Why the rise of Customer Experience now, in 2019?
“Data and insights are where we begin and not where we end.” – Nanda Makes (Digital Strategist at British American Tobacco)
Imagine a scenario where when you walk up to the counter at the coffee store you frequent and the staff already knows what you want? They then proceed to ask if you would like to sample a new type of coffee from Vietnam because they recall that you mentioned enjoying Vietnamese coffee from your recent trip there. Doesn’t it elevate your experience and make you feel warm and welcomed?
A huge part of customer experience is building a relationship with brands and consumers and this concept is not a new one. So why is the topic of CX only so salient now?
Data companies are surpassing oil & gas companies at the top due to their wealth of data. In particular, these companies use customer data to enrich a customer profile. And in 2019, where touchpoints are increasingly connected, delivering a good experience is key to being ahead of the rest.
“It is not about the price, it is about the experience.” – Agni Isa Ambara (Head of Marketing Technology at Mirum Agency)
Today, when customers are looking to purchase, their decision can very much be determined by the experience they had. Discounted prices may be a short term tactic to get customers but the key in retaining them lies in the ability to relate to their pain points. CX is important but it can also get complex and it can be tempting to see technology as an answer. For businesses building their own CX strategy, one piece of advice – Keep an eye on what your business objective is to avoid getting lost and overdoing.
What makes a great customer experience?
“All I care is at each touchpoint, they recognised who I am” – Guy Kellaway (Communications Director at Nestlé Indonesia)
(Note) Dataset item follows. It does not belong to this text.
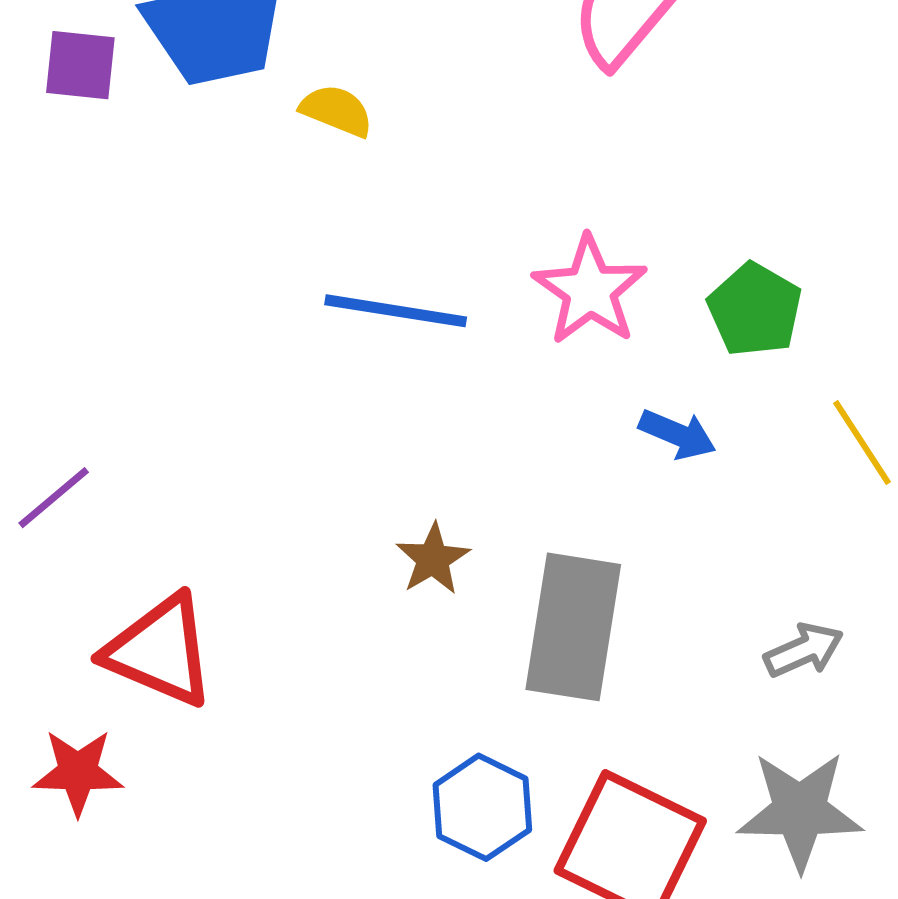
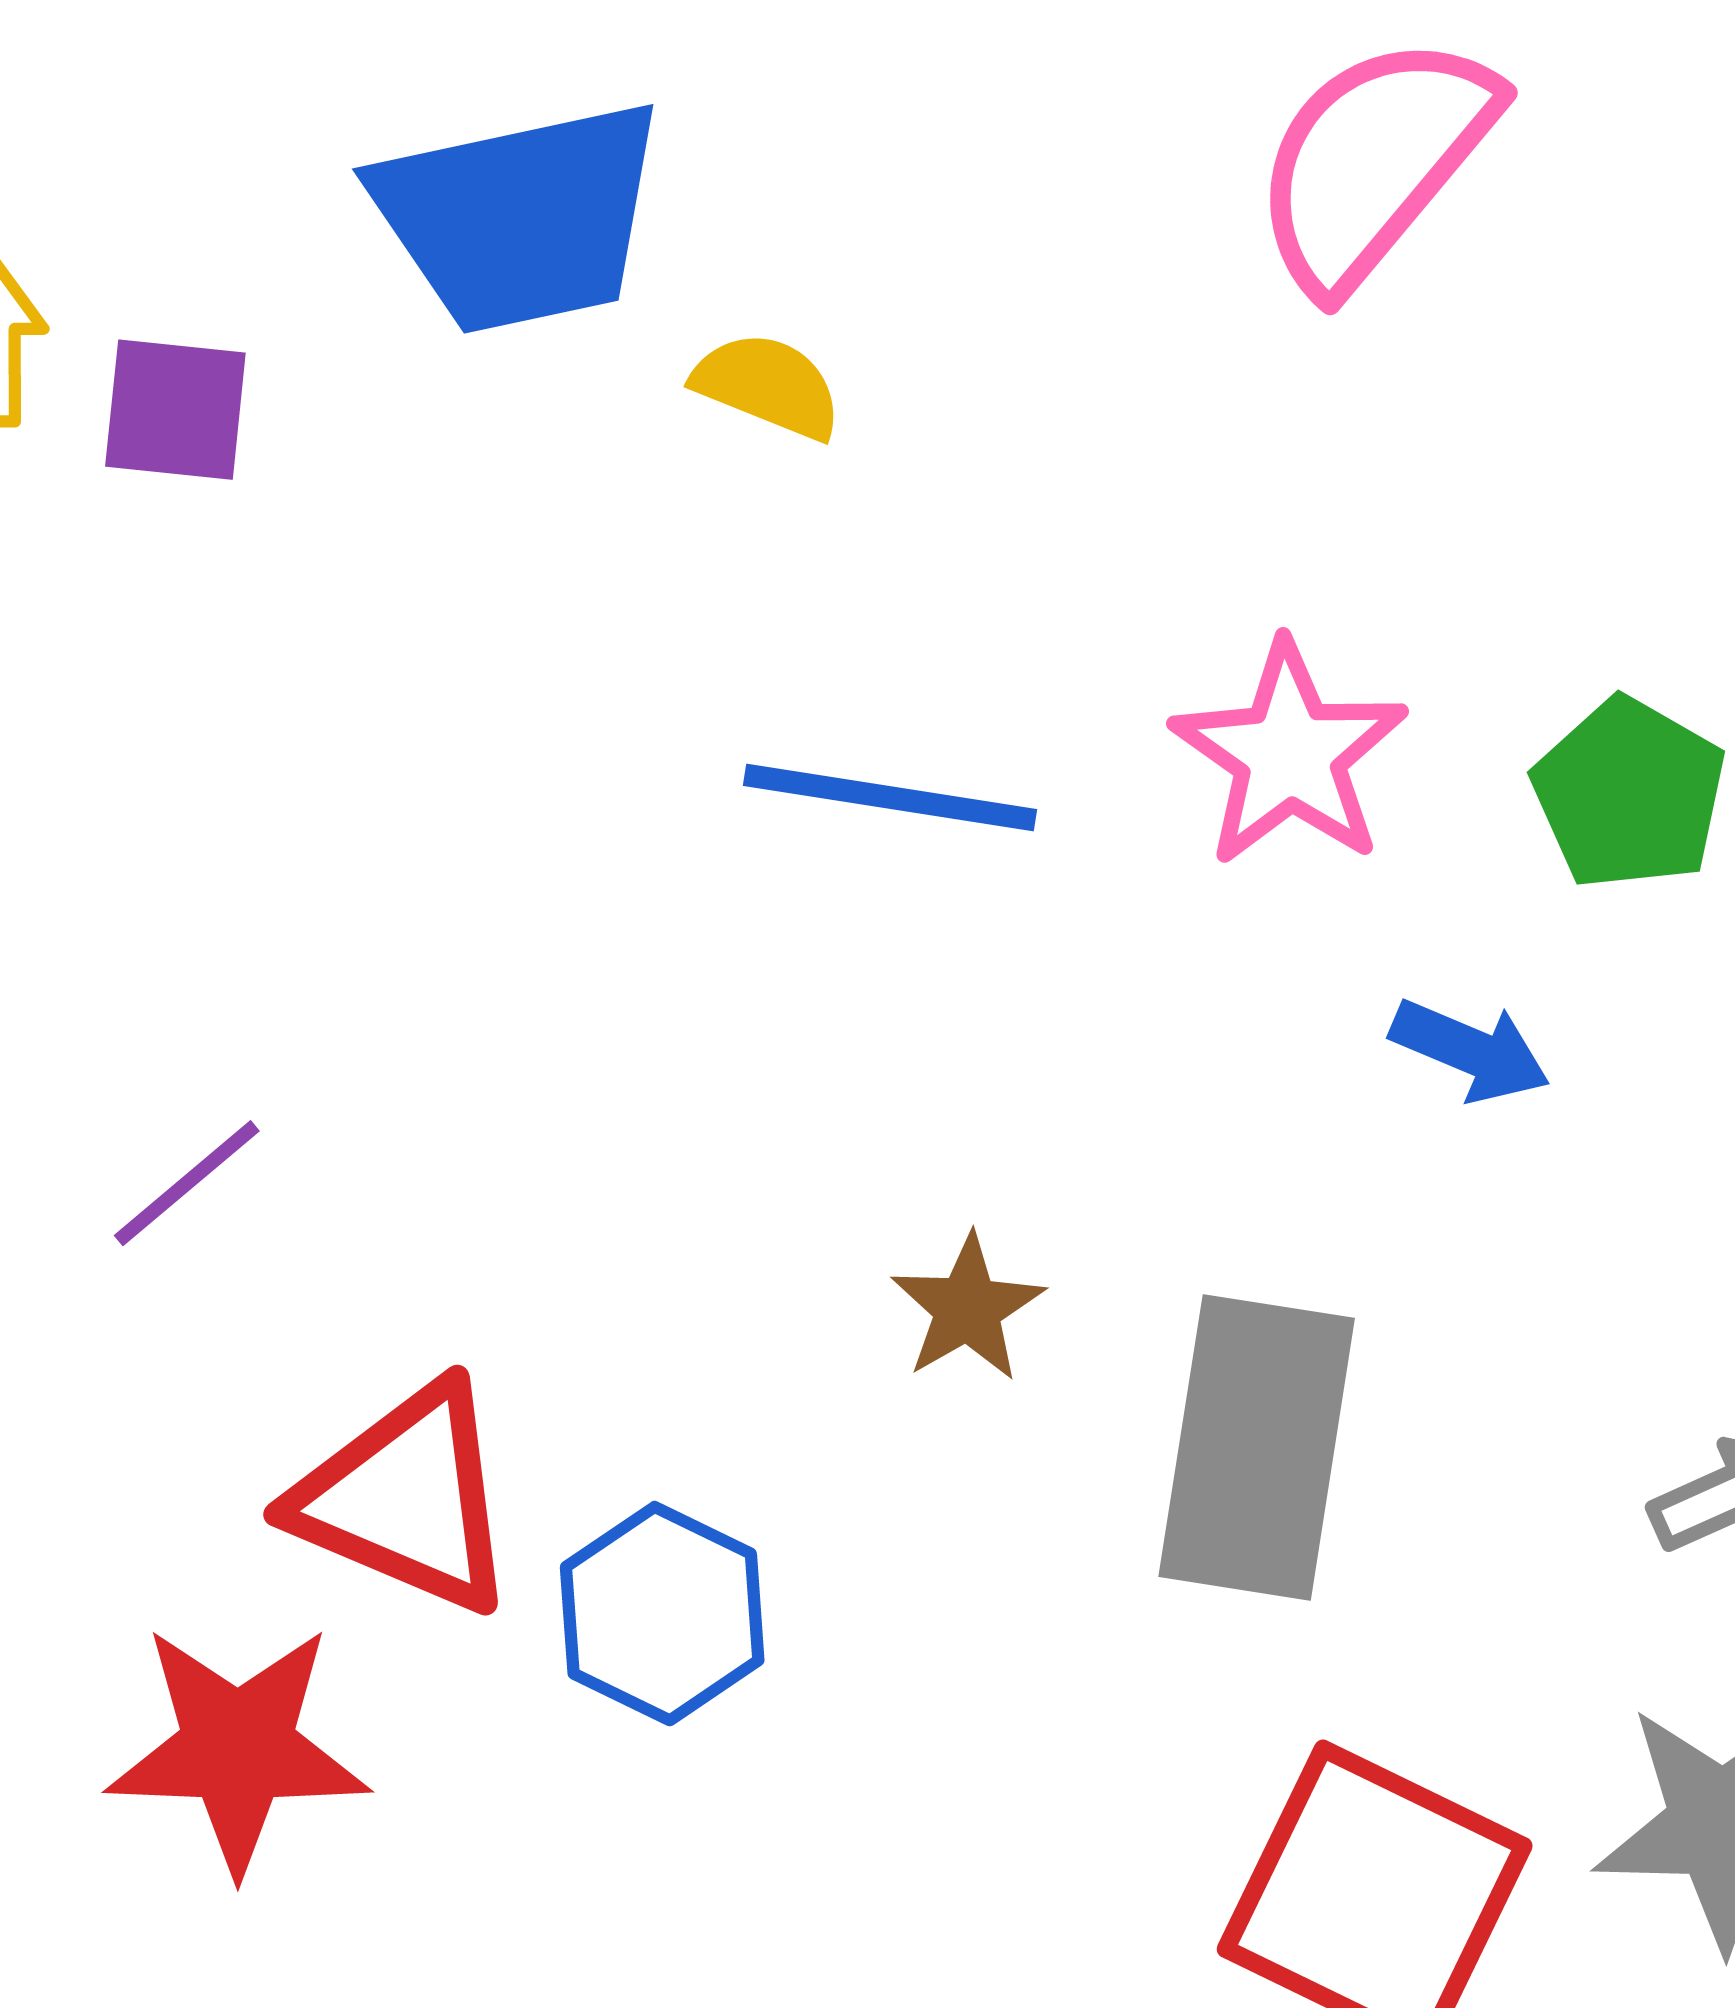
purple square: (80, 65) -> (175, 410), moved
red star: (78, 772) -> (238, 1748), size x1.4
blue hexagon: (482, 807) -> (662, 1614), moved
It’s no surprise – The vision starts with the consumer. Consumer-centric companies can also be termed ‘outside-in companies’. Business solutions are built around consumer pain points. Efforts are put in to get to know the customer. Once there is an understanding is achieved, brands can use that for testing to gain better insights and change the experience for the customer.
At the end of the day, great customer experience is when the brand recognises the consumers at all touchpoints. The work that goes behind creating noticeable advertisements or content may not be recognised if brands are unable to see reality through their consumers’ eyes.
In the digital age, what constitutes a good experience can be derived from metrics that reflect what the consumer is thinking. Brands need to break down their consumers’ journey and review various opportunities and threats. Delivering a great customer experience also needs to make economic sense as businesses need to balance resources and manpower for the benefit of both brand and consumers.
How should brands think about measuring customer experience?
Reviewing the customer journey is a good place to start because businesses can often tie certain behaviour and brand goals to a particular phase. A basic example where consideration can be tied to webpage duration time and loyalty to consumption trends. Metrics can be used to help organisations track for consistency and identify gaps in their strategies. They are also used to justify investments and forecast future goals.
But on the flip-side, metrics and KPIs could unintentionally encourage employees to merely ‘hit the numbers’ without actually causing any value to customers. Having too many or silo-ed KPIs could make it challenging for teams to make any conclusive insights. In some cases, the inability to unify data could end up with KPIs that contradict each other. Businesses have to move past the old model of retrofitting KPIs into a marketing funnel. The funnel now acts just as an indicator but it rarely gives context about whether initiatives are truly impactful.